Allgemeine Informationen zur Zwischenprüfung

Der Ablauf der Zwischenprüfung wird in der Ausbildungsverordnung für Pharmazeutisch-kaufmännische Angestellte festgelegt. Diese Prüfung besteht aus zwei Prüfungsbereichen, die gesamte Prüfungsdauer beträgt 120 Minuten.
Die Teilnahme an der Zwischenprüfung ist eine Zulassungsvoraussetzung für die Abschlussprüfung.
Auszubildende, die in dieser Prüfung die Note 1 oder 2 erzielen, können die Ausbildung um 6 Monate verkürzen, wenn der Ausbilder zustimmt.

 

Inhalte der Zwischenprüfung

 

Prüfungsbereich „Beschaffung von Arzneimitteln und apothekenüblichen Waren“
Dauer: 90 Minuten

Vorgaben der Ausbildungsverordnung:

1. Der Prüfling soll nachweisen, dass er

  1. Stoffe, Drogen, Arzneiformen in ihrer Anwendung unterscheiden, Arzneimittel den Indikationsgruppen zuordnen (kann)
  2. Bestellvorgänge abwickeln sowie die warenspezifischen Unterschiede bei der Annahme beachten (kann)
  3. Waren auf Mängel überprüfen und Verfallsdaten überwachen (kann)
  4. Vorratsbehältnisse für Arzneimittel und Stoffe hinsichtlich ihres Verwendungszwecks unterscheiden (kann)
  5. Vorschriften zur Sicherheit und zum Gesundheitsschutz am Arbeitsplatz beachten kann

2. der Prüfling soll praxisbezogene Aufgaben schriftlich bearbeiten.

 

Prüfungsbereich „Preisbildung“
Dauer: 30 Minuten

Vorgaben der Ausbildungsverordnung:

1. Der Prüfling soll nachweisen, dass er

  1. Preise für erstattungsfähige Fertigarzneimittel bilden (kann)
  2. Preise für freiverkäufliche und apothekenpflichtige Arzneimittel sowie apothekenübliche Waren kalkulieren kann

2. der Prüfling soll praxisbezogene Aufgaben schriftlich bearbeiten.

 

 

Abschlussprüfung

Allgemeine Informationen zur Abschlussprüfung

Der Ablauf der Abschlussprüfung wird in der Ausbildungsverordnung für Pharmazeutisch-kaufmännische Angestellte festgelegt.

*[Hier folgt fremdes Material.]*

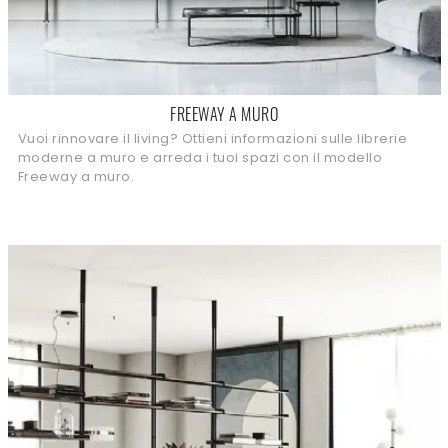
FREEWAY A MURO
Vuoi rinnovare il living? Ottieni informazioni sulle librerie
moderne a muro e arreda i tuoi spazi con il modello
Freeway a muro.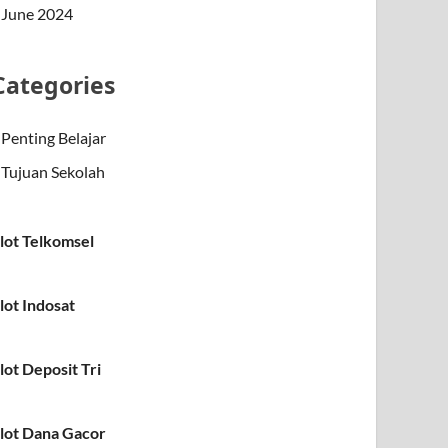
June 2024
Categories
Penting Belajar
Tujuan Sekolah
lot Telkomsel
lot Indosat
lot Deposit Tri
lot Dana Gacor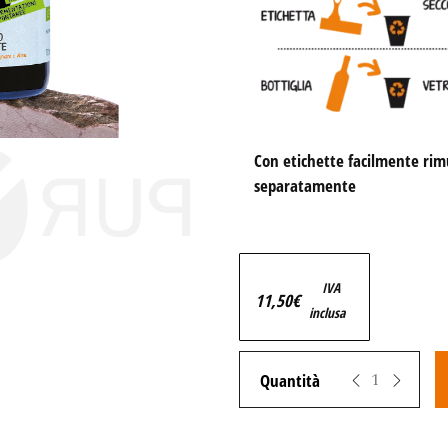
Con etichette facilmente rimuo
separatamente
IVA
11,50
€
inclusa
Zeropuro STILLAE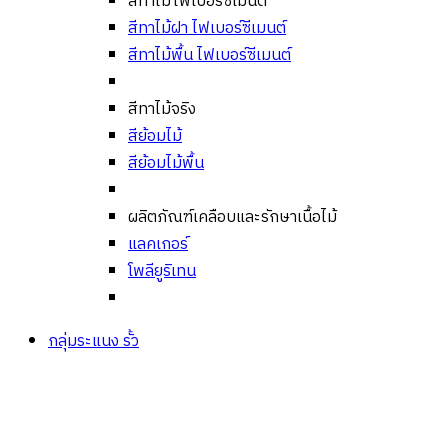
สีทาไม้ไฟเบอร์ซีเมนต์
สีทาไม้ฝา ไฟเบอร์ซีเมนต์
สีทาไม้พื้น ไฟเบอร์ซีเมนต์
สีทาไม้จริง
สีย้อมไม้
สีย้อมไม้พื้น
ผลิตภัณฑ์เคลือบและรักษาเนื้อไม้
แลคเกอร์
โพลียูริเทน
กลุ่มระแนง รั้ว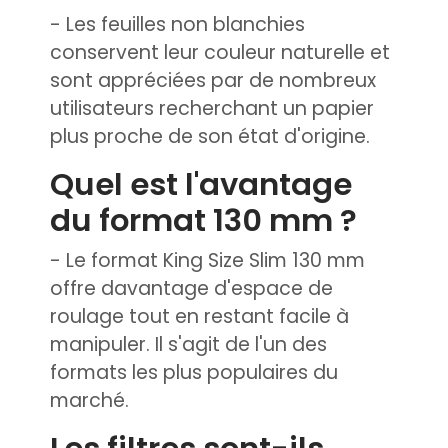
- Les feuilles non blanchies
conservent leur couleur naturelle et
sont appréciées par de nombreux
utilisateurs recherchant un papier
plus proche de son état d'origine.
Quel est l'avantage
du format 130 mm ?
- Le format King Size Slim 130 mm
offre davantage d'espace de
roulage tout en restant facile à
manipuler. Il s'agit de l'un des
formats les plus populaires du
marché.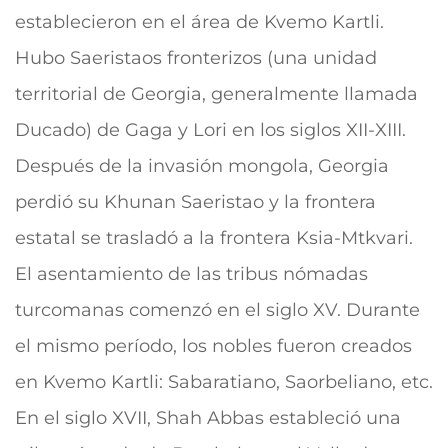
establecieron en el área de Kvemo Kartli.
Hubo Saeristaos fronterizos (una unidad
territorial de Georgia, generalmente llamada
Ducado) de Gaga y Lori en los siglos XII-XIII.
Después de la invasión mongola, Georgia
perdió su Khunan Saeristao y la frontera
estatal se trasladó a la frontera Ksia-Mtkvari.
El asentamiento de las tribus nómadas
turcomanas comenzó en el siglo XV. Durante
el mismo período, los nobles fueron creados
en Kvemo Kartli: Sabaratiano, Saorbeliano, etc.
En el siglo XVII, Shah Abbas estableció una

Diese Prüfung besteht aus fünf Prüfungsbereichen.
Der schriftliche Teil der Abschlussprüfung umfasst drei Prüfungsbereiche und dauert 240 Minuten.
Der mündlich-praktische Teil der Abschlussprüfung umfasst zwei Prüfungsbereiche und dauert ca. 75 Minuten.

 

Schriftliche Prüfungsbereiche:
Geschäfts- und Leistungsprozesse in der Apotheke (90 Min.)
Warensortiment (90 Min.)
Wirtschafts- und Sozialkunde (60 Min.)

 

Mündlich-praktische Prüfungsbereiche:
Warenwirtschaft (45 Min.)
Beratungsgespräch (30 Min.)

 

Gewichtung der Prüfungsbereiche in der Gesamtnote
Geschäfts- und Leistungsprozesse (25 %)
Warensortiment (25 %)
Wirtschafts- und Sozialkunde (10 %)
Warenwirtschaft (20 %)
Beratungsgespräch (20 %)

 

Inhalte der schriftlichen Abschlussprüfung

 

Prüfungsbereich: "Geschäfts- und Leistungsprozesse in der Apotheke"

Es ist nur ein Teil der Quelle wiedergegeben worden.